Write out only the final part of the records below. It begins with the line that contains "Schrijf een review en maak kans op" and ends with the last line.

[[ Records to process, beginning ]]

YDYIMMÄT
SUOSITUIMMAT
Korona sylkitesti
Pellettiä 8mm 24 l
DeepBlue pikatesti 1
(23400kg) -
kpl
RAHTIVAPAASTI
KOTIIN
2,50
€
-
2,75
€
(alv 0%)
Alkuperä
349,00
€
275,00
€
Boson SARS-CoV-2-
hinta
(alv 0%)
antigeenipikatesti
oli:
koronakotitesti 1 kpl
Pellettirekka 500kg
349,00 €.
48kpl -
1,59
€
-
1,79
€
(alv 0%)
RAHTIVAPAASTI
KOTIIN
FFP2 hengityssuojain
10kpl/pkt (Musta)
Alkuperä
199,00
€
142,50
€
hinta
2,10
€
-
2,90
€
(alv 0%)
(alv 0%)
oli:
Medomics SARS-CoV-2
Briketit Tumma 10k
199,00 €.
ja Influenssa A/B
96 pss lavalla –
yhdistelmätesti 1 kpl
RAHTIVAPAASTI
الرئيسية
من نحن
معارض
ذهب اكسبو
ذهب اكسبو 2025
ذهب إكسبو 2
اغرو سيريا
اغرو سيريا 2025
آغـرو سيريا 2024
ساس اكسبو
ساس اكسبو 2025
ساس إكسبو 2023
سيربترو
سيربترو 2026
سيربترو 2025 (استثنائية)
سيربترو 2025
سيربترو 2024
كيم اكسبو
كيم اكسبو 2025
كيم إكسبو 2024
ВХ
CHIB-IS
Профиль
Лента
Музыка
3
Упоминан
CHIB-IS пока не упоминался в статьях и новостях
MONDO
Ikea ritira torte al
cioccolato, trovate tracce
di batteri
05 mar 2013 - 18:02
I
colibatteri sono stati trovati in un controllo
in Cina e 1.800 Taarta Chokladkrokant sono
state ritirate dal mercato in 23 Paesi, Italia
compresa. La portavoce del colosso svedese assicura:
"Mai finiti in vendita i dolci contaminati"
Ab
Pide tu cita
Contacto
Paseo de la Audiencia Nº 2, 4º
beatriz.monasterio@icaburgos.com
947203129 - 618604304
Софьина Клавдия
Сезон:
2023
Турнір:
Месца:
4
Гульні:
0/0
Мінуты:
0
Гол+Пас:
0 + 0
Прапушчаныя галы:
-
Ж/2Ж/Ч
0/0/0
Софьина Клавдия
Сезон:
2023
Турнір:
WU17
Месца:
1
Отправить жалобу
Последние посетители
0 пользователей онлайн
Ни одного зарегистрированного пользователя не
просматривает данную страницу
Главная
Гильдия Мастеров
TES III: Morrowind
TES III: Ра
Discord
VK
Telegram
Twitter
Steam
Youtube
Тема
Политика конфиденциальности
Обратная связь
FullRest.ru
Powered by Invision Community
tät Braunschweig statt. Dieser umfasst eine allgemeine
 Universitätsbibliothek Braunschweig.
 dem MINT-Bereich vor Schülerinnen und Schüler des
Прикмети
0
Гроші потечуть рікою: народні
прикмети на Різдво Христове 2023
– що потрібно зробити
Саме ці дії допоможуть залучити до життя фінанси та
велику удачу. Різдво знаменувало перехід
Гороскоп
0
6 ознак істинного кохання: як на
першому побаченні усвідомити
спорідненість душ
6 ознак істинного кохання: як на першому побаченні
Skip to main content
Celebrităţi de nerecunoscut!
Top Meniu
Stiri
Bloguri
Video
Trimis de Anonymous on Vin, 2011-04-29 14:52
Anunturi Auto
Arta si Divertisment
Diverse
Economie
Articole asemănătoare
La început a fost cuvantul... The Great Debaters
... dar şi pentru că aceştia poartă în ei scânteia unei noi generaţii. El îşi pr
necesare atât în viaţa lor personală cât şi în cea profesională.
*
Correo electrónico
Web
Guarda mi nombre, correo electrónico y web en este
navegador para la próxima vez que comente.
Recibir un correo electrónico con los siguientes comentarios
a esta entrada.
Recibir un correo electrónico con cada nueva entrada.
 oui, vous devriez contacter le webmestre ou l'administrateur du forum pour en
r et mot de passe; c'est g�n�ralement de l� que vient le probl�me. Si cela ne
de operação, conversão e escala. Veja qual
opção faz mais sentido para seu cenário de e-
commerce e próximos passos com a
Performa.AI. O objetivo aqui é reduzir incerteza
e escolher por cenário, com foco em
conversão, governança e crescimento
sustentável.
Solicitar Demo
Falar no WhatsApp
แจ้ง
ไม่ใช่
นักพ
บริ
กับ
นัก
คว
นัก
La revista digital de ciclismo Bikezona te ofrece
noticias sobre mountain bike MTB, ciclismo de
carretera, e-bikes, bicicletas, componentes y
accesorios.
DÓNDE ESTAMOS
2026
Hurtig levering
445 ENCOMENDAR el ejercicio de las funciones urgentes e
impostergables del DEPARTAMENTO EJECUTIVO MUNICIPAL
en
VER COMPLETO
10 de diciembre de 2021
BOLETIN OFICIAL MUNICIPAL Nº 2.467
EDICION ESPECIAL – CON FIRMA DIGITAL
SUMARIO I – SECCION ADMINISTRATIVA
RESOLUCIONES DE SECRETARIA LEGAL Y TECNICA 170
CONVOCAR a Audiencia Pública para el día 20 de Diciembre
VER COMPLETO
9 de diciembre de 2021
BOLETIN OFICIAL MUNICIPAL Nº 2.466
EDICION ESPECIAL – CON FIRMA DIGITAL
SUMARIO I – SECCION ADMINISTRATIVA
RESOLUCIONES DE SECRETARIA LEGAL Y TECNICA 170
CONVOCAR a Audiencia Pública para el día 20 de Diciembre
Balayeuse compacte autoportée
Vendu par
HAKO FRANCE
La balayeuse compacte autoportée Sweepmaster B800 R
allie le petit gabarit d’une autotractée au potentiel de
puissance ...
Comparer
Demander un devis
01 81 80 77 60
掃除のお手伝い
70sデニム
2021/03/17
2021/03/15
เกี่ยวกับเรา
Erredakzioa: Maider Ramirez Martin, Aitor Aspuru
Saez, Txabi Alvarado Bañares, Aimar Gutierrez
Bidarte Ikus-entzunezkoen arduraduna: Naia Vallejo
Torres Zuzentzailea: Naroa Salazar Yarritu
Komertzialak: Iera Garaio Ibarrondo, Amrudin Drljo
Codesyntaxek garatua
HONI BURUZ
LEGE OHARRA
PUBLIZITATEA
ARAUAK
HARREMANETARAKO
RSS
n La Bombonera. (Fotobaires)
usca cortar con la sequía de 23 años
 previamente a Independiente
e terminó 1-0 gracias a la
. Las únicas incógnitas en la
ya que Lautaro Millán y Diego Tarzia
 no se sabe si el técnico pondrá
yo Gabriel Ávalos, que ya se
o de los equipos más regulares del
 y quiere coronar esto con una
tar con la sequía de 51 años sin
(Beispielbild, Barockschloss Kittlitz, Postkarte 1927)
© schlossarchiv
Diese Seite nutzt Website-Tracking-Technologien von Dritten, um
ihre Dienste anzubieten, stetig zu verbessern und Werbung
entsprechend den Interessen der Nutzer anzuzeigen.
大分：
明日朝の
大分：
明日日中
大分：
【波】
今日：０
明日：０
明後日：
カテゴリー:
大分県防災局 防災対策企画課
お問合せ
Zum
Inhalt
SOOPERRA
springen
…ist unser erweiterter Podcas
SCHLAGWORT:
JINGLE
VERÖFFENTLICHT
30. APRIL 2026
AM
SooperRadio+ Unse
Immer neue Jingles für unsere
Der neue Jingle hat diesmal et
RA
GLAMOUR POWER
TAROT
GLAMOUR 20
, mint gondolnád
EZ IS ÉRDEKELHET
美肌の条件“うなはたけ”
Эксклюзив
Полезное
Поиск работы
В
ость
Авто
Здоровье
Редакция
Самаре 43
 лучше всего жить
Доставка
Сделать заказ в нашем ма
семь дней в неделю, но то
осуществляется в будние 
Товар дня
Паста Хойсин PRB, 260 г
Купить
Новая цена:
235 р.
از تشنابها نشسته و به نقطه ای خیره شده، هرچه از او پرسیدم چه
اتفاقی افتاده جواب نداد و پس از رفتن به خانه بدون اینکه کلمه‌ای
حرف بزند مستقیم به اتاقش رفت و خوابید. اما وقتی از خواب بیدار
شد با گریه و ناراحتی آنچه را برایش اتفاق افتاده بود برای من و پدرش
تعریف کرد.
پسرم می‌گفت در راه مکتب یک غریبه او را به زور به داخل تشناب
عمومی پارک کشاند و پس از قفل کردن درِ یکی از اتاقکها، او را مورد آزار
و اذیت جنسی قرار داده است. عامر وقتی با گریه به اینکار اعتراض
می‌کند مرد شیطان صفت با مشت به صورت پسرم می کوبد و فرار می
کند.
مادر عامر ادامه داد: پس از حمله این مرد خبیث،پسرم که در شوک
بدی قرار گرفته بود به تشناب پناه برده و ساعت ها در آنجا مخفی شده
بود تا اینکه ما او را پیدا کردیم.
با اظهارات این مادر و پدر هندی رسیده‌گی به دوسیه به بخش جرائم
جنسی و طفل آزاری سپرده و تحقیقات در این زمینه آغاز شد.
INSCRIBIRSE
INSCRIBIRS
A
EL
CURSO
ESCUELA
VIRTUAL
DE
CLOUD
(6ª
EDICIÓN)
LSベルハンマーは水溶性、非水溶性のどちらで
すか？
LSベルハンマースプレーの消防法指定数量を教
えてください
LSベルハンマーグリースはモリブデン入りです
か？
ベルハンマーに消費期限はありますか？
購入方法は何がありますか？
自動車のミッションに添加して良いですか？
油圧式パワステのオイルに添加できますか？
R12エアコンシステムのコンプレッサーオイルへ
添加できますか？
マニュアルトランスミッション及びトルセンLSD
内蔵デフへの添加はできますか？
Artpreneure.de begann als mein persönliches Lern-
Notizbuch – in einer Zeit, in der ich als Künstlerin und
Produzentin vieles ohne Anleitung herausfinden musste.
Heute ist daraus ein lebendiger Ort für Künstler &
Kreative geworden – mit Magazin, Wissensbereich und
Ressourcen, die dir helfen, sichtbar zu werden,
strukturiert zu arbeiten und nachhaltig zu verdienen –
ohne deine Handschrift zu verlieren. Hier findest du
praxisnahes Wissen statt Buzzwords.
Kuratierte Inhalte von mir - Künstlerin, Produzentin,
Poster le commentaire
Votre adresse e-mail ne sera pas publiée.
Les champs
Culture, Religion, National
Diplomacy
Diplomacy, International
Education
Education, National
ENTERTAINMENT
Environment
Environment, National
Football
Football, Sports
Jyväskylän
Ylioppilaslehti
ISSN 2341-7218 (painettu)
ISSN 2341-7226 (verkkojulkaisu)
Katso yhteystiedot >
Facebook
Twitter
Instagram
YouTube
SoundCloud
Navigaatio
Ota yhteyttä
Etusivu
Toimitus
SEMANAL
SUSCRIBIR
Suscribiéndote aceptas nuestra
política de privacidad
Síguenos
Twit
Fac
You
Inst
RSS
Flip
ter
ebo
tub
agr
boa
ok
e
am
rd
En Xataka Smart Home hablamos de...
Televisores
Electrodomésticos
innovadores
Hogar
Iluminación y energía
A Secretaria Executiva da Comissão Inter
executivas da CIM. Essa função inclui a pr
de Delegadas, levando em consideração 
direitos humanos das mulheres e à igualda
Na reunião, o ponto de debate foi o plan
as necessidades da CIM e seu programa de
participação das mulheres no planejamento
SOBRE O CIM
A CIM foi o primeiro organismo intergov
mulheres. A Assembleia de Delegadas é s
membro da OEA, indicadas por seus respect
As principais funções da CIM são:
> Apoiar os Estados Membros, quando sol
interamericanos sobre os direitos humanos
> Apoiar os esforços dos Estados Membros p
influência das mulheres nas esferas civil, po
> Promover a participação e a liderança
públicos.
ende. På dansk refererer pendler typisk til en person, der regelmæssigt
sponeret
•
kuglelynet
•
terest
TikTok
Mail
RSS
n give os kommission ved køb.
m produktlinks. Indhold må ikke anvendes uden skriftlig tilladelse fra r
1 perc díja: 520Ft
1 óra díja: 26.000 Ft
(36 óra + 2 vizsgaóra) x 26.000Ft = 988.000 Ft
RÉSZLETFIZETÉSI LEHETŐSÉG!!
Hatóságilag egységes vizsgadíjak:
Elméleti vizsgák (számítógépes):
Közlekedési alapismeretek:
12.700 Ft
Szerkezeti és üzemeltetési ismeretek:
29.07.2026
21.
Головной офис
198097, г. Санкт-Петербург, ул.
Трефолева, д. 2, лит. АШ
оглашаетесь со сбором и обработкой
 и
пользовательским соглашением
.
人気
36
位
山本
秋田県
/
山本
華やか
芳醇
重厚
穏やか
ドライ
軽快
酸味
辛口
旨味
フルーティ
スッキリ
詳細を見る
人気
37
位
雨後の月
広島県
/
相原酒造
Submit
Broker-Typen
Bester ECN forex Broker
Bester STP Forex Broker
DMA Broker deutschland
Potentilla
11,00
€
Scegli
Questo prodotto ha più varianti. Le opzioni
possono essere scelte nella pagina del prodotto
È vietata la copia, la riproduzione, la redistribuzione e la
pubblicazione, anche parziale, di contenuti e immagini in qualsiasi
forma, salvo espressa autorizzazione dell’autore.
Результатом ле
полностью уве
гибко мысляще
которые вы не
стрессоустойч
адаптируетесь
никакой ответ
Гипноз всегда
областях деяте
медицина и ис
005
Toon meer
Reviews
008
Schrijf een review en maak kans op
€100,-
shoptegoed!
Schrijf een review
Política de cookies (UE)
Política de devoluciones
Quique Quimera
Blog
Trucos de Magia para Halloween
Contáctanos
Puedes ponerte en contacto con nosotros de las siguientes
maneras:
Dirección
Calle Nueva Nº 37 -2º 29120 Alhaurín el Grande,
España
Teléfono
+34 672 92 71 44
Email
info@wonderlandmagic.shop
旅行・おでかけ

[[ Records to process, end ]]

- _Response for this exercise_:
Schrijf een review en maak kans op
€100,-
shoptegoed!
Schrijf een review
Política de cookies (UE)
Política de devoluciones
Quique Quimera
Blog
Trucos de Magia para Halloween
Contáctanos
Puedes ponerte en contacto con nosotros de las siguientes
maneras:
Dirección
Calle Nueva Nº 37 -2º 29120 Alhaurín el Grande,
España
Teléfono
+34 672 92 71 44
Email
info@wonderlandmagic.shop
旅行・おでかけ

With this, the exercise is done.